Ce fut la femme qui l’emporta. Au matin, il lui faisait remettre par son valet une lettre dans laquelle il se soumettait entièrement à ses volontés, l’adjurant cependant de ne pas faire durer trop longtemps son martyre : « Votre beauté m’a rendu fou, disait-il. Faites de moi ce que vous voudrez mais apaisez, je vous en supplie, le feu qui me brûle… »
En recevant cette capitulation enflammée, Marie eut un sourire radieux. Allons, tout n’était pas perdu et ce qui ne s’était pas produit un jour pourrait l’être le lendemain !…
Elle donna ensuite l’ordre de préparer ses coffres. La Cour rentrait à Paris et elle n’était pas fâchée de voir ce que devenait son époux. Mais lorsqu’elle arriva rue Saint-Thomas-du-Louvre, ce fut pour apprendre que Monseigneur était parti l’avant-veille pour Dampierre : une partie du parc s’était trouvée inondée par la rupture d’une vanne et Bois-pillé appelait d’autant plus au secours qu’une tractation, engagée avec un voisin pour l’acquisition d’une parcelle destinée à l’agrandissement des jardins, soulevait des difficultés. Chevreuse s’y était rendu sur-le-champ.
Déçue, Marie hésita un instant à le rejoindre bien qu’elle éprouvât l’envie extrême de se retrouver à Dampierre à quoi, à chaque revoir, elle s’attachait davantage. Elle aurait voulu aussi embrasser ses enfants. Qu’elle aimait en dépit du peu de souci qu’elle prenait à le leur montrer. Mais consciente du danger que pouvait présenter pour eux le nœud d’intrigues dont elle tissait les fils, elle choisit finalement de rester à Paris afin de les en tenir écartés. C’était valable aussi pour Claude. En l’éloignant de Fontainebleau, le Roi, sans doute, voulait l’isoler d’elle mais peut-être aussi épargner des angoisses à un homme qu’il aimait bien…

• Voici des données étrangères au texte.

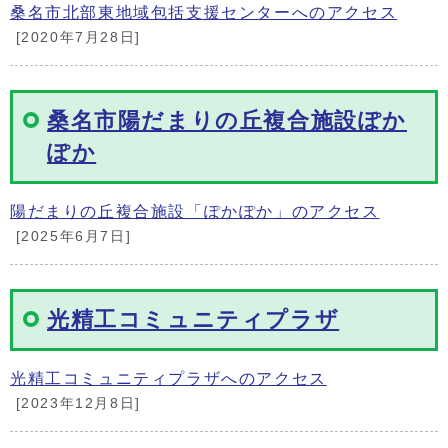
桑名市北部東地域包括支援センターへのアクセス
[2020年7月28日]
桑名市陽だまりの丘複合施設ぽか
ぽか
陽だまりの丘複合施設「ぽかぽか」のアクセス
[2025年6月7日]
光精工コミュニティプラザ
光精工コミュニティプラザへのアクセス
[2023年12月8日]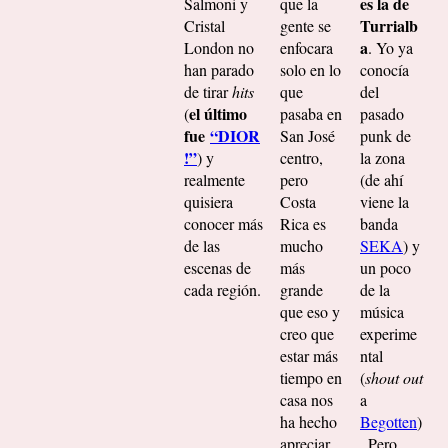
es la de
Salmoni y
que la
Turrialb
Cristal
gente se
a
London no
enfocara
. Yo ya
han parado
solo en lo
conocía
de tirar
hits
que
del
el último
(
pasaba en
pasado
fue
“DIOR
San José
punk de
!”
) y
centro,
la zona
realmente
pero
(de ahí
quisiera
Costa
viene la
conocer más
Rica es
banda
de las
mucho
SEKA
) y
escenas de
más
un poco
cada región.
grande
de la
que eso y
música
creo que
experime
estar más
ntal
tiempo en
(
shout out
casa nos
a
ha hecho
Begotten
)
apreciar
. Pero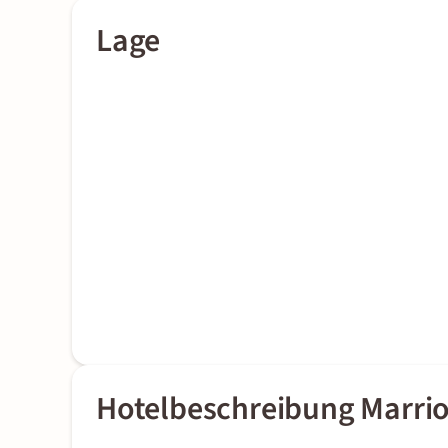
Lage
Hotelbeschreibung Marrio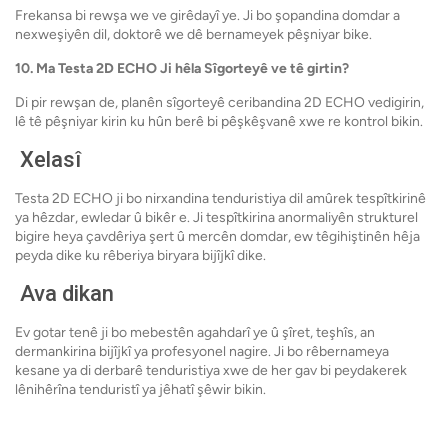
Frekansa bi rewşa we ve girêdayî ye. Ji bo şopandina domdar a
nexweşiyên dil, doktorê we dê bernameyek pêşniyar bike.
10. Ma Testa 2D ECHO Ji hêla Sîgorteyê ve tê girtin?
Di pir rewşan de, planên sîgorteyê ceribandina 2D ECHO vedigirin,
lê tê pêşniyar kirin ku hûn berê bi pêşkêşvanê xwe re kontrol bikin.
Xelasî
Testa 2D ECHO ji bo nirxandina tenduristiya dil amûrek tespîtkirinê
ya hêzdar, ewledar û bikêr e. Ji tespîtkirina anormaliyên strukturel
bigire heya çavdêriya şert û mercên domdar, ew têgihiştinên hêja
peyda dike ku rêberiya biryara bijîjkî dike.
Ava dikan
Ev gotar tenê ji bo mebestên agahdarî ye û şîret, teşhîs, an
dermankirina bijîjkî ya profesyonel nagire. Ji bo rêbernameya
kesane ya di derbarê tenduristiya xwe de her gav bi peydakerek
lênihêrîna tenduristî ya jêhatî şêwir bikin.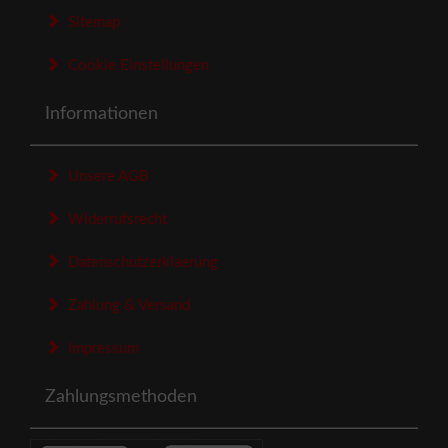
Sitemap
Cookie Einstellungen
Informationen
Unsere AGB
Widerrufsrecht
Datenschutzerklaerung
Zahlung & Versand
Impressum
Zahlungsmethoden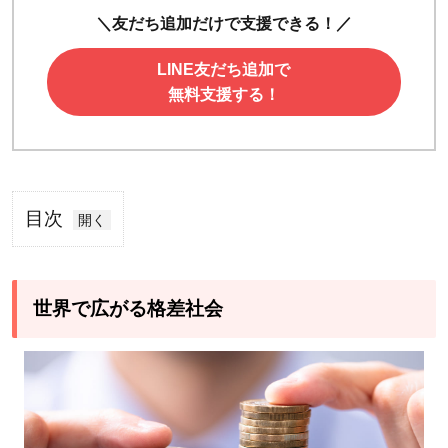
＼友だち追加だけで支援できる！／
LINE友だち追加で
無料支援する！
目次
1
世
界
世界で広がる格差社会
で
広
が
る
格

De toute façon, Claude reviendrait quand il saurait que le Roi était de retour dans sa capitale.
Pas pour longtemps ! En se rendant au Louvre un matin, Marie trouva le palais en plein remue-ménage et la Reine fort troublée : Louis XIII venait d’apprendre, via le Cardinal, que César de Vendôme, retranché dans sa Bretagne, était en train d’y lever des troupes. Dans quel but ou contre qui, c’est ce qu’il s’agissait d’éclaircir. Aussi l’urgence commandait-elle de se diriger vers la Loire avec pour première destination le château de Blois. Il appartenait à la Reine-mère mais celle-ci se faisait une joie d’y accueillir ses fils, consacrant ainsi la reconstitution de la famille un instant ébranlée.
En effet, Louis XIII, Marie de Médicis et Gaston d’Anjou avaient signé la veille un document soigneusement préparé par le Cardinal aux termes duquel tous trois juraient de vivre désormais dans la plus étroite union. Aux assurances de bonne conduite données par Monsieur répondait la promesse du Roi de traiter à l’avenir son frère comme son propre fils. Quant à la mère, elle se portait garante de cette double promesse. Entraîné par l’exemple, le prince de Condé faisait allégeance au Cardinal !
Une seule personne restait à l’écart de cet étrange traité : celle qui était à la fois l’épouse, la bru et la belle-sœur des membres de la touchante trinité familiale. Anne d’Autriche ressentait douloureusement un accord dont elle redoutait à juste titre qu’il se soit fait sur son dos, que le mariage Montpensier s’ensuivît et qu’en fin de compte sa répudiation probable se profile à l’horizon. Sans doute faudrait-il compter alors sur un Pape peu disposé à satisfaire un souverain qui le traitait si mal, mais Anne savait qu’en politique rien n’était impossible. Surtout si l’on parvenait à obtenir contre elle une quelconque preuve de son adhésion au Parti de l’Aversion et à ce qui s’en était suivi.